Money, status, better health ... But if we've never had it so good, why do we all feel so wrecked? Karen Carpenter looks at the last taboo of our age - tiredness.
When, in 2012, Allison Pearson wrote I Don't Know How She Does It, she exposed, for the first time, the mayhem and exhaustion of a modern working mother. Yelps of recognition came from all over the globe. It was an international bestseller.
What research points to is our inability to switch off and relax, either because of internal anxieties or those placed upon us by a boss, by society or by all of these things. The new technological age that was supposed to bring us freedom by allowing us greater flexibility is, in fact, slowly working to destroy us. It is as if we have made a pact with the devil.

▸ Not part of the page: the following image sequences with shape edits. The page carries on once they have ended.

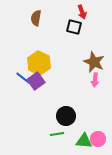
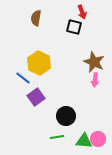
purple square: moved 16 px down
green line: moved 3 px down
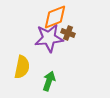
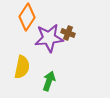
orange diamond: moved 28 px left; rotated 36 degrees counterclockwise
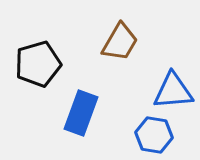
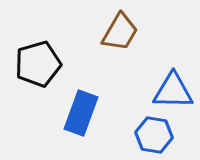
brown trapezoid: moved 10 px up
blue triangle: rotated 6 degrees clockwise
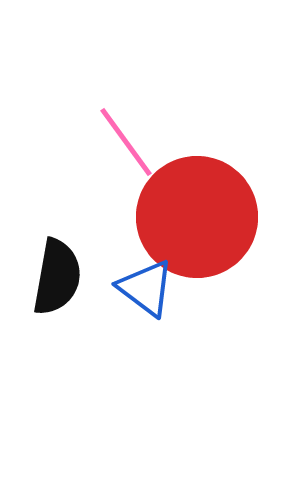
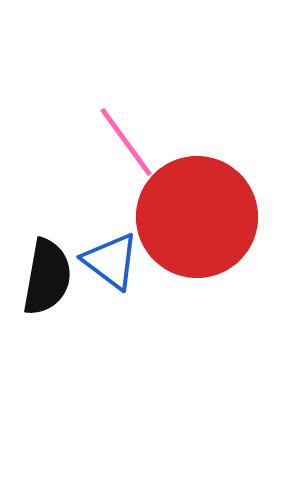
black semicircle: moved 10 px left
blue triangle: moved 35 px left, 27 px up
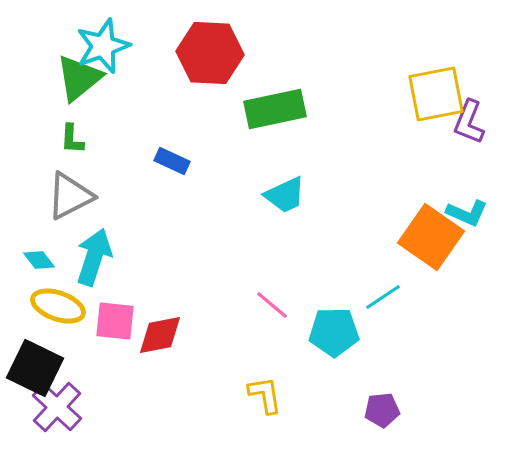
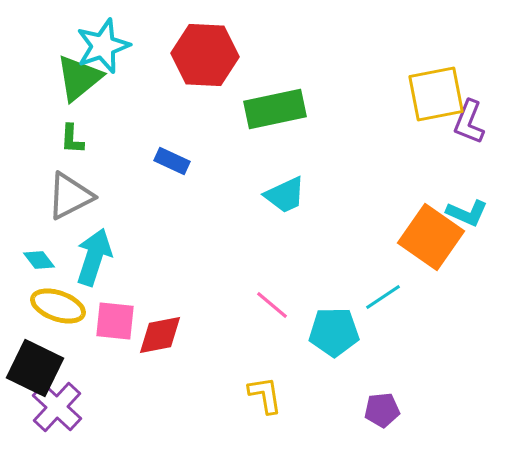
red hexagon: moved 5 px left, 2 px down
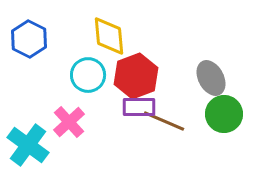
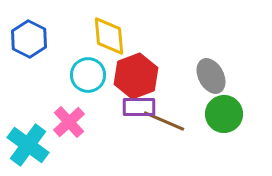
gray ellipse: moved 2 px up
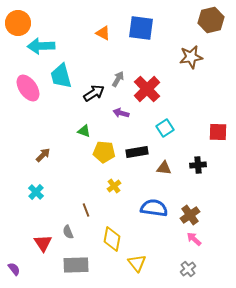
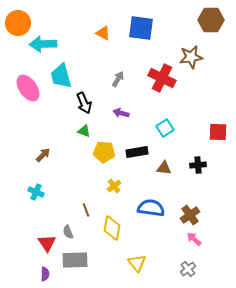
brown hexagon: rotated 15 degrees clockwise
cyan arrow: moved 2 px right, 2 px up
red cross: moved 15 px right, 11 px up; rotated 20 degrees counterclockwise
black arrow: moved 10 px left, 10 px down; rotated 100 degrees clockwise
cyan cross: rotated 21 degrees counterclockwise
blue semicircle: moved 3 px left
yellow diamond: moved 11 px up
red triangle: moved 4 px right
gray rectangle: moved 1 px left, 5 px up
purple semicircle: moved 31 px right, 5 px down; rotated 40 degrees clockwise
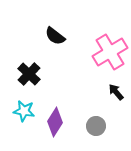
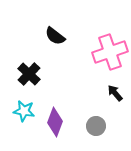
pink cross: rotated 12 degrees clockwise
black arrow: moved 1 px left, 1 px down
purple diamond: rotated 12 degrees counterclockwise
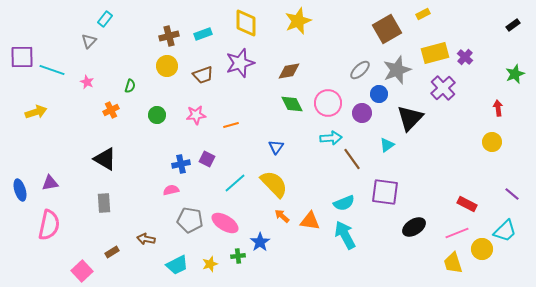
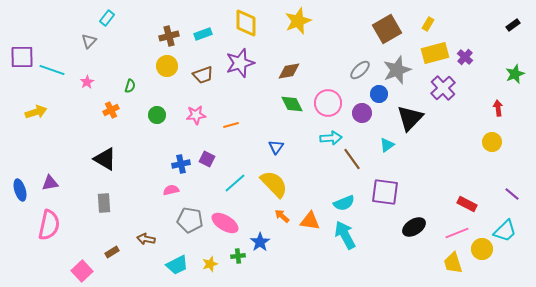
yellow rectangle at (423, 14): moved 5 px right, 10 px down; rotated 32 degrees counterclockwise
cyan rectangle at (105, 19): moved 2 px right, 1 px up
pink star at (87, 82): rotated 16 degrees clockwise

We'll work at home but we'll do so until 1.30am. We can leave the office at 7pm on a Friday - although we're too tired for a movie - but it means we'll be looking at and responding to emails on Sunday. Once at home, we are often too tired for guests or for dinner out (restaurants now mean seeing people texting and tapping BlackBerries, a nauseating sight when you are trying to have a rare work-free supper yourself). When we do climb the stairs to bed, our heads fuzzy with wine and crap Friday-night television, we have trouble sleeping. Sex is off the agenda, because, yes, we're too tired for that, too.
Only recently a friend of mine reported back to me - with a wry tone of recognition - a conversation she had found herself having on the prevailing mood of exhaustion-induced sexual disinterest: 'It's like this for me,' her friend had told her: 'Left boobie, right boobie. That's fine. Night night.' 'About three minutes usually does it.'
I felt embarrassment, mixed with the jolt of realisation that a barrier had come down; that exhaustion was now so integral to our lifestyle that it provided a cast-iron excuse for pretty much every social, physical and emotional failing. The same friend, not really existing among the ranks of the truly exhausted - and we'll come on to those - but nevertheless a consummate hostess and an excellent social barometer, added: 'Ten years ago I would have been horrified if a guest fell asleep at dinner. Now it happens all the time. And you just think to yourself, "I understand, everybody is so tired, working late, travelling, more pressures, worrying about things." Now when I ask people to supper, I'm never offended when they tell me they have a hell of a week coming up and could they please wait to see how they feel. Nor do I mind when one half of a couple comes on their own.'
Statistics bear this out. Only recently, a survey commissioned by Legal & General found that 42 per cent of the 5,000 people asked said that lack of sleep was their biggest health concern, followed by 34 per cent worrying about low-level, general fatigue. More than a quarter said they were stressed and another quarter admitted to depression. It was concluded that working long hours combined with not seeing enough of friends and family is about to threaten our health. These statistics confirmed those produced less than three weeks earlier by the Chartered Management Institute, whose 'Quality of Working Life' report showed that more than half of us experience feelings of constant tiredness at work and even more of us suffer from insomnia.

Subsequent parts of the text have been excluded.